Os relatos de Amado tratam de uma época violenta onde a lei era ditada pelos poderosos coronéis, a vida valia muito pouco e a consciência ambiental era inexistente.
Do apogeu econômico ao declínio da produção, as plantações de cacau foram dizimadas por uma praga natural, a vassoura de bruxa, que também enfraqueceu e pôs fim aos coronéis, abrindo espaço para outras atividades financeiras mais lucrativas.
A Vassoura de Bruxa também varreu o Brasil do mapa de exportação da fruta. Já tendo sido o maior produtor de cacau do mundo, o país agora importa grande parte do que consome.
No atual cenário, surgem produtores cujo objetivo é o de resgatar a qualidade do cacau brasileiro através de técnicas modernas de cultivo e manejo, sempre preocupados com a sustentabilidade das lavouras.
Criador e obra emprestam seus nomes para esse projeto. Nasce assim o Cacau Amado com um grande objetivo: criar um relato fotográfico da cultura cacaueira na região de Ilhéus, confrontando a atual atividade com aquela descrita pelo romance Terras do Sem Fim.
Agricultores, fazendeiros, manipuladores e beneficiadores da matéria prima cacau são alvos diretos das lentes desse projeto que tem por natureza características documentais e contemplativas. Localizar tais pessoas, acompanhando-as em sua lida diária durante o processo de transformação do cacau, da semente ao chocolate, através da linguagem fotográfica é o intuito do Cacau Amado.
O Navio e o Mar
De tão grande parece mar, mas é a foz do Rio Cachoeira. Por essas águas, milhares de brasileiros vindos de todas as regiões, chegaram à São Jorge dos Ilhéus atrás da promessa de riqueza saída da boca de algum estranho, mareado pelo aguardente barato vendido nos botecos de beira de porto.
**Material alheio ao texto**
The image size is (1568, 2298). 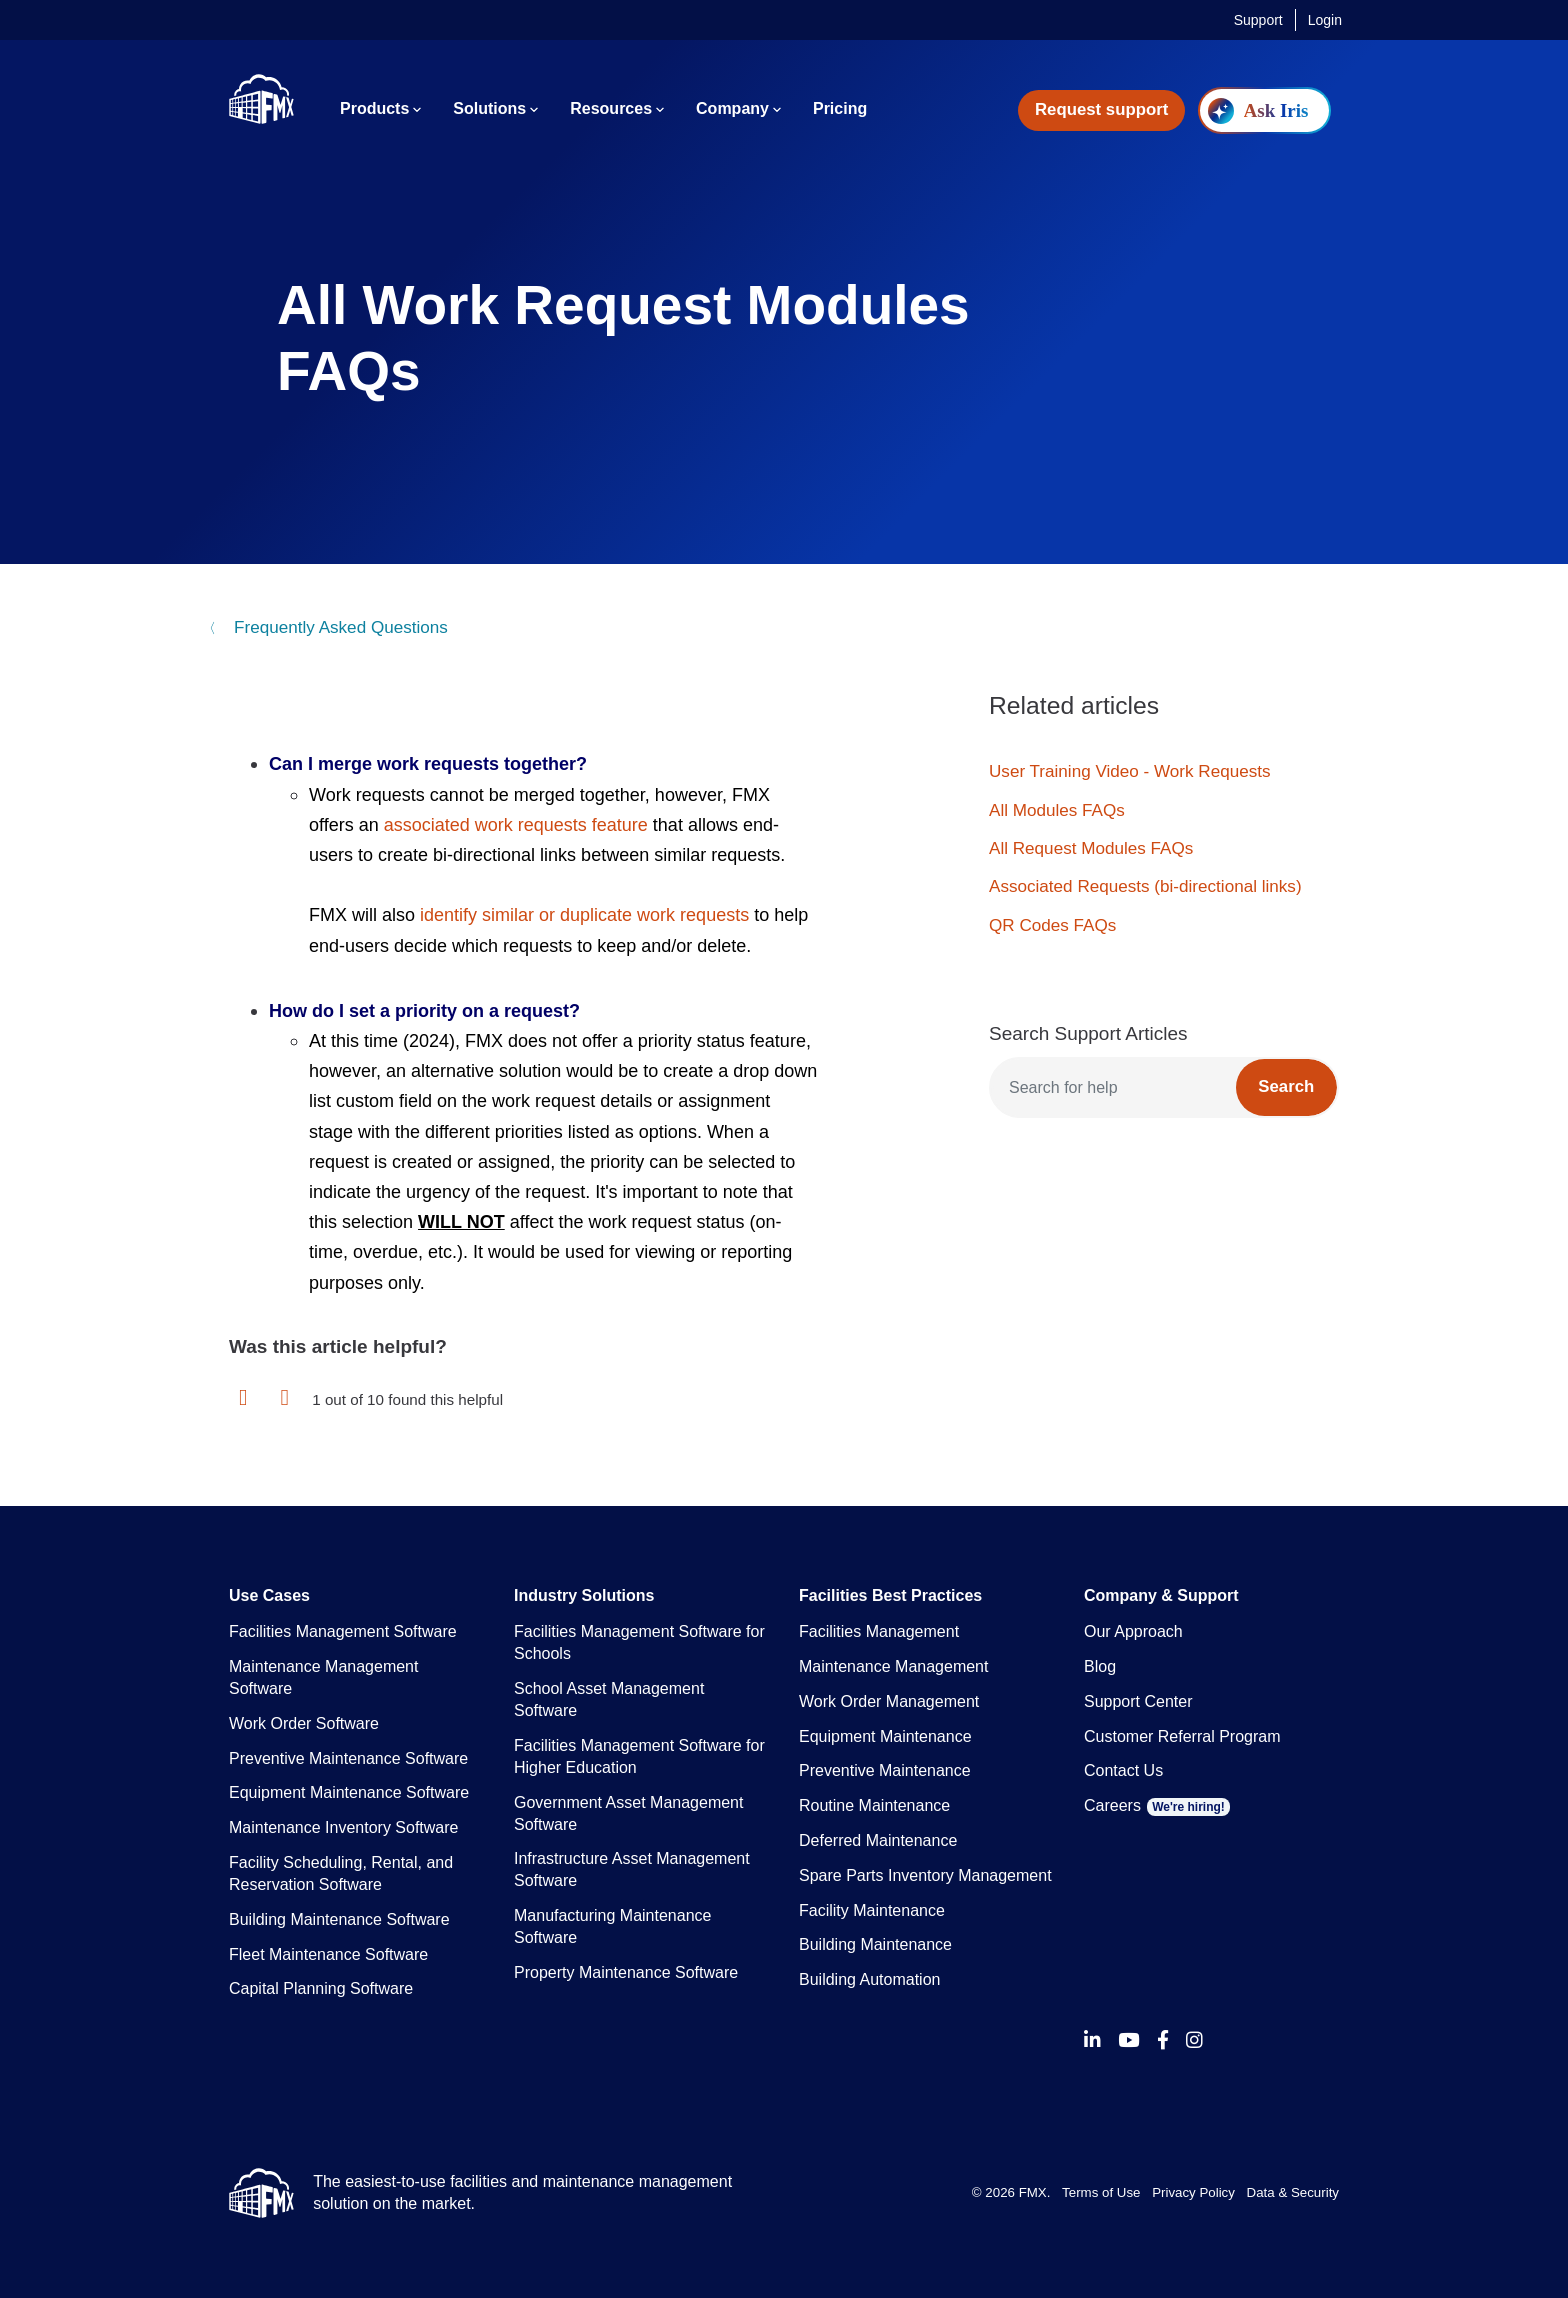 What do you see at coordinates (584, 915) in the screenshot?
I see `identify similar or duplicate work requests` at bounding box center [584, 915].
O apito dos vapores anunciavam a chegada de mais uma leva de trabalhadores, geralmente amontoados na terceira classe e tratados como carga, num análogo à escravidão. O som estridente doía na boca do estômago daqueles que entendiam que quanto mais próximos estivessem da riqueza, mais longe estariam de consegui-la para si.
De quanta coragem precisa um homem que deixa tudo para trás: mulher, filhos, irmãos e pais; sonhando em um dia encontrar a cabaça dourada de cacau que o deixará rico? Seria a esperança do sonhador ou desespero de quem já não consegue mais sonhar? Seja lá qual fosse a resposta, era preciso acreditar que o porvir seria melhor do que ficou abandonado em outras terras.
“Nas noites de lua, quando as estrelas enchiam o céu, tantas e tão belas que ofuscavam a vista, os pés dentro da água do rio, ele planejava a vinda para estas terras de Ilhéus. Homens escreviam, homens que haviam ido antes, e contavam que o dinheiro era fácil, que era fácil também conseguir um pedaço grande de terra e plantá-la com uma árvore que se chamava cacaueiro e dava frutos cor de ouro que valiam mais que o próprio ouro. A terra estava na frente dos que chegavam e não era ainda de ninguém. Seria de todo aquele que tivesse coragem de entrar na mata adentro, fazer queimadas, plantar cacau, milho e mandioca, comer alguns anos de farinha e caça, até que o cacau começasse a frutificar.” (Amado, Jorge. Terras do Sem Fim. P 29. 1968. Livraria Martins Editora)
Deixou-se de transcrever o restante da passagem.